In this penthouse nestled in the heart of King Albert Park, one would automatically assume that it covers more than its approximately 1,012 square-foot size. This illusion of supersized spaciousness is attributed to the finesse of the design team at Eightytwo, an interior design firm that the lady of the house engaged not long after she gained ownership of her apartment. Her brief was simple: she wanted a bright and breezy abode that further accentuates the penthouse’s two-storey stature. What’s more, the pad was minimally equipped although it’s brand new. All the more to rope in the help of the experts to turn the house into her very own sanctuary.

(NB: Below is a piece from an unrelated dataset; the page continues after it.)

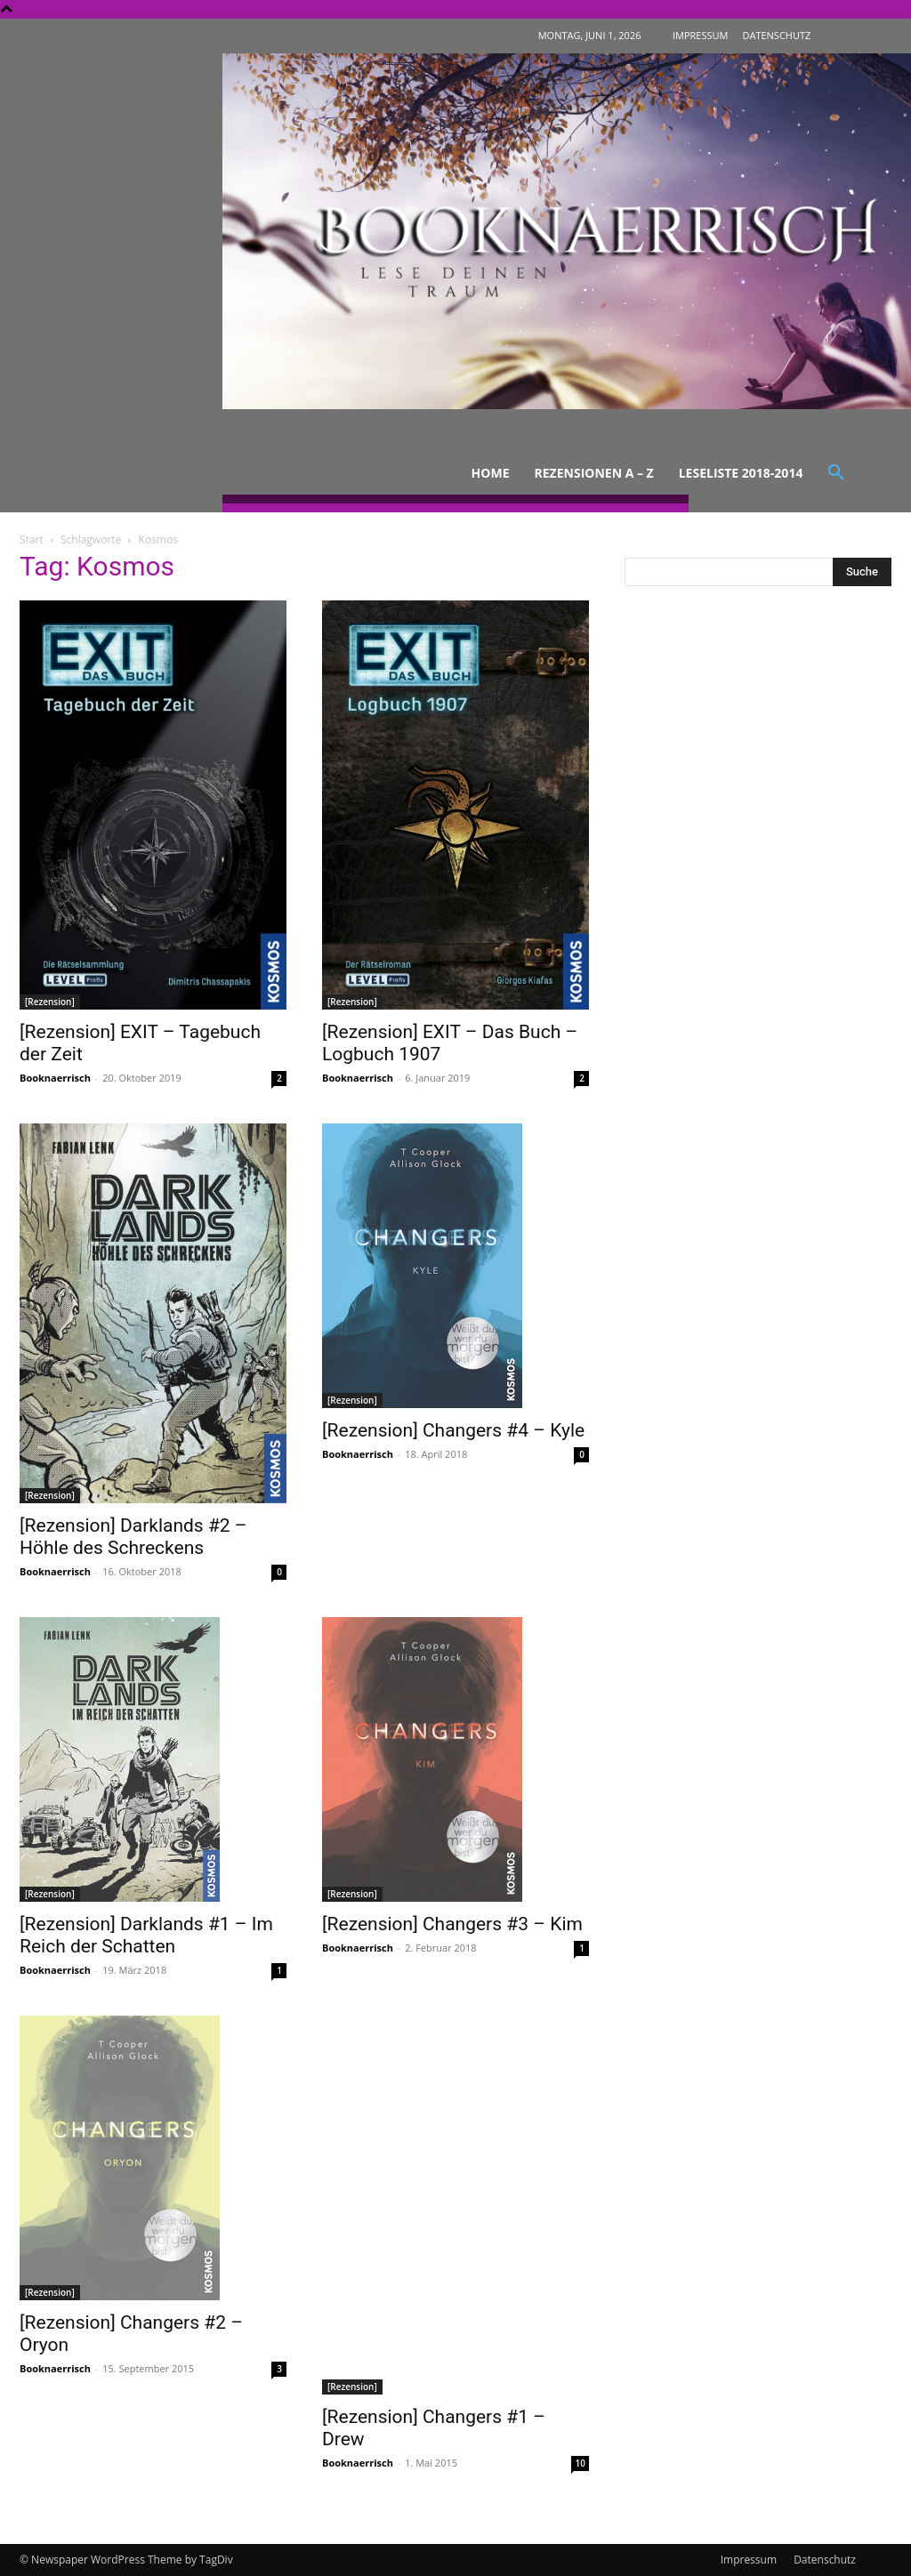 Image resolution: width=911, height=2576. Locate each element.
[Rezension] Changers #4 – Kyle (453, 1430)
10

As the homeowner prefers a clean aesthetic that goes hand in hand with her request for a light-filled and airy interior, the designers chose to keep the home’s foundation a pristine white. Wood surfaces are chosen as accompaniment, as the natural patterns give character and imbue cosiness into a space. Black – a colour that the homeowner has a penchant for – makes its appearance as an accent all around the abode. It contrasts brilliantly with white and dresses the wood tones up with a modern flair. This design scheme is applied to the entire interior, from foyer to sleeping chamber, for consistency and to ensure a seamless transition from one area to the other.
The residence opens to a sprawling communal area where the demarcation between the different zones is somewhat blurred. A kitchen island – or some might perceive as a dining table – takes pride of place in the middle of the room. It’s a stunning piece that’s crafted to precision. It is massive enough to fit up to six sitting adults, including a sink and a petite burner by the counter’s margin. Yet, the designers ensured there is ample walking space all around this centrepiece. Brightening this area is a pair of copper pendant lights that provide a touch of sheen to the room’s aesthetics. Instead of conventional dining chairs, stools were the chosen mode of seating as the low backrest allows the homeowner to simply slide them underneath the island whenever she needs the countertop for preparing food.
As the homeowner rarely cooks, a full-fledged working kitchen wasn’t a necessity. Hers is the perfect size for hosting and entertaining guests who come by occasionally. Clad in white, the cabinetry seems to meld seamlessly into the walls.
On the other side of the room and sited along the wall behind the island is a full-length bookcase with a sliding ladder – a feature no one can miss in this apartment. As a bookworm and avid collector, it is no surprise that the lady of the house had requested for this piece right from the start. Measuring 4.6 metres, this handcrafted bookcase comprises a Tetris of both open shelving and hidden storage compartments made of sanded plywood to add grit into her all-white domain. Only the doors are clad in laminates. Track lights line its entire span to ease her way around during late night readings. The design team also customised a sliding ladder to make access to the higher recesses easy. Apart from its utilitarian purpose, the matte black steel ladder picks up the dark hues interspersed around the space, and this, as a result, creates visual harmony within the communal zone. To ensure that no space is wasted, the inhabitant also gave the team the dimensions of all the books and knick-knacks that would go onto the bookcase. The result is a gorgeous storage and showcase space that fits her things to a tee.
Overlooking the feature wall is a living area, imperceptibly demarcated from the other zones by a soft grey rug that echoes the shade of the ottoman that sits on it. These soft furnishings, together with the curtains and throw cushions on the leather lounger, help soften the impact of the simple interior. The vertical wooden slats of the television console cabinet echo those that cover the walls of the bookcase, visually connecting the spaces together. Clad in a cement screed effect surface, the feature wall where the television is mounted injects a dash of the daring – a nod to the homeowner’s adventurous spirit – into the space. Its raw facade goes beautifully with the black framed bi-fold door. Up above, the simple form of the all-white hanging lights doesn’t distract and keeps the focus on the room’s architectural feature – the enviably high ceiling.
Away from the social space and up the second floor where the owner seeks solace, the master suite embraces a duskier colour palette with its dark grey wall and a wooden bed frame with black headboard. A newly created entryway connects this room to a dressing room with a walk-in wardrobe. The row of closet space is designed in a minimalist style and swathed in white laminates to make it seem as if it was camouflaged against the wall. It’s also built to a height of 3.5 meters with actual usable space right at the top, thus, maximising every inch of vertical space here.
The amount of work that went into this revamp meant it was a two-month-long wait before the lady of the house was able to move in. But the wait was worth it because now, the penthouse that sits at the peak of King Albert Park Residences isn’t merely a house, but a home that’s fully equipped and perfectly made for its owner.